Saved data entries:
━━━━━━━━━━━━━━━━━━━━

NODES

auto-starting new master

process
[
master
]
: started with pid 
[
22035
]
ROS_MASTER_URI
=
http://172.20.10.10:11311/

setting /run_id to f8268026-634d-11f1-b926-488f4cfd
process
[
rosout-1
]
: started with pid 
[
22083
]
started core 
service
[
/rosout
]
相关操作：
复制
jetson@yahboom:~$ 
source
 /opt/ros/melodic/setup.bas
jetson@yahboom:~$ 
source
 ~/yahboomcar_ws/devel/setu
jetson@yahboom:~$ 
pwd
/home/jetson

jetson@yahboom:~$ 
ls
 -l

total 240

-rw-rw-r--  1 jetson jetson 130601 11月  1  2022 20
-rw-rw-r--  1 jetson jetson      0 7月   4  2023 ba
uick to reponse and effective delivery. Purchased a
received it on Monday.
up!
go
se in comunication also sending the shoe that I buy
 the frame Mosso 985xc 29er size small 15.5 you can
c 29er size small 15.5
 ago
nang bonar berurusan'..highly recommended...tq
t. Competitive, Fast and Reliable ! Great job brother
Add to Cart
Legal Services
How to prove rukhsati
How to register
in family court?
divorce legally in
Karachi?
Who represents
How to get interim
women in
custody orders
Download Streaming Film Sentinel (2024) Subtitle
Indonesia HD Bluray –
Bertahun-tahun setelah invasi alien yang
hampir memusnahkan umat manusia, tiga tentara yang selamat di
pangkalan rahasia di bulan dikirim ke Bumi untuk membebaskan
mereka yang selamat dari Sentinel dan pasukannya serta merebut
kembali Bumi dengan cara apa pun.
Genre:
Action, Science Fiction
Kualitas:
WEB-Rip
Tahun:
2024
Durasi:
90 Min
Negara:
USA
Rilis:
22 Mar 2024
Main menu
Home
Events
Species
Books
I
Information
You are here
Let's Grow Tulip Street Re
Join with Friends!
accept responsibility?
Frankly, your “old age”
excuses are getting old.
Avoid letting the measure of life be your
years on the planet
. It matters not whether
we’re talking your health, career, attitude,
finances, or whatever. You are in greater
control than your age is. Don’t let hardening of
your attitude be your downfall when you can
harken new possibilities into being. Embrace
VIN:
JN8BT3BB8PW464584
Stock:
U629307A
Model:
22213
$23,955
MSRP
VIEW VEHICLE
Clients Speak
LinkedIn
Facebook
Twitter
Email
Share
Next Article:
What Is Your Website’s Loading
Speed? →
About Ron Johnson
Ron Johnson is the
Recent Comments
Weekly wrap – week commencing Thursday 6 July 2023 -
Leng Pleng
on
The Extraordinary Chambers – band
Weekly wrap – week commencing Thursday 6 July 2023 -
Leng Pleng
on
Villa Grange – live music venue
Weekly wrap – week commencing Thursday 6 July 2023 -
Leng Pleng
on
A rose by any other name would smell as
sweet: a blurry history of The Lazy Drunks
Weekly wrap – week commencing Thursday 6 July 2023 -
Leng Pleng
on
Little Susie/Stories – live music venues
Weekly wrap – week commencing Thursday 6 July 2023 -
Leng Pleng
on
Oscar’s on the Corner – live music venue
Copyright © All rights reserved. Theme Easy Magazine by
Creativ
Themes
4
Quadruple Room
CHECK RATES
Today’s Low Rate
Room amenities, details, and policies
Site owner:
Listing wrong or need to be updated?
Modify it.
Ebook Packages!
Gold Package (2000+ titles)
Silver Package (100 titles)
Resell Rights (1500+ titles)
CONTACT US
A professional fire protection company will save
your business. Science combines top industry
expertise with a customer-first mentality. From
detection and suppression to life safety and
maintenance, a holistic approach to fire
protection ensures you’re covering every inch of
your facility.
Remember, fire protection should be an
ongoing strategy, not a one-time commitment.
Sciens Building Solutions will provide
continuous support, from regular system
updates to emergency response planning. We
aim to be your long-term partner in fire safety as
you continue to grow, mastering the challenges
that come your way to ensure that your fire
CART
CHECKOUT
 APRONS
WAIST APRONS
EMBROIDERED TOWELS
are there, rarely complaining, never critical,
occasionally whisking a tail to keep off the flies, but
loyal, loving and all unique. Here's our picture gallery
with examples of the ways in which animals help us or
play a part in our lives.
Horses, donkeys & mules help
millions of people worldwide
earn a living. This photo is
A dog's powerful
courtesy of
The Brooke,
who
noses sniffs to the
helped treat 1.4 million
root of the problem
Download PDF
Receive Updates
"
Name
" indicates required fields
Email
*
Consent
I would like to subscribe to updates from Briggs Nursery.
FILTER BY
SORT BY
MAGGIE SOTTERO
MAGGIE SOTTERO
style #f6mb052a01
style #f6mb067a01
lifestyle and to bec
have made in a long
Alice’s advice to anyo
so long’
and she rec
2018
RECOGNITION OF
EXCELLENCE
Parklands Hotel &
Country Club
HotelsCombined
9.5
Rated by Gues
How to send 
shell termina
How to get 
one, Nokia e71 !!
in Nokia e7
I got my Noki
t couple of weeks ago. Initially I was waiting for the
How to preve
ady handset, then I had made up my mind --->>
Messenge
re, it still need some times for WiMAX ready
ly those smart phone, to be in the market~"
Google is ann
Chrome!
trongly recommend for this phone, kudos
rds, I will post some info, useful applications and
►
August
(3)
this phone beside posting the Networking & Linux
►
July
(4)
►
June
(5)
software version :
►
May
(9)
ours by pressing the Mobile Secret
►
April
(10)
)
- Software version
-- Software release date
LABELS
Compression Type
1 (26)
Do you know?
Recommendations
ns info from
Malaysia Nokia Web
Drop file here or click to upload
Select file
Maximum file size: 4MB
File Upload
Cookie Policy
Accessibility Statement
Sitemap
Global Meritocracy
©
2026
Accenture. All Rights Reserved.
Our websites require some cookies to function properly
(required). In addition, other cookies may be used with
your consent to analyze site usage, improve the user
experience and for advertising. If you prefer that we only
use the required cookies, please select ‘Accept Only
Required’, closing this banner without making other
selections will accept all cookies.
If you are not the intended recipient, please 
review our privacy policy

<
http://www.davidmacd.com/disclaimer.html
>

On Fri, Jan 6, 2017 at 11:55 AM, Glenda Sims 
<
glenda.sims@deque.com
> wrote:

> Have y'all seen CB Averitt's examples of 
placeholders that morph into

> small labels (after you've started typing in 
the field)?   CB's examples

━━━━━━━━━━━━━━━━━━━━

Exercise goal: Make a copy of each line in the records that has the word "Download".

Answer section:
Download Streaming Film Sentinel (2024) Subtitle
Download PDF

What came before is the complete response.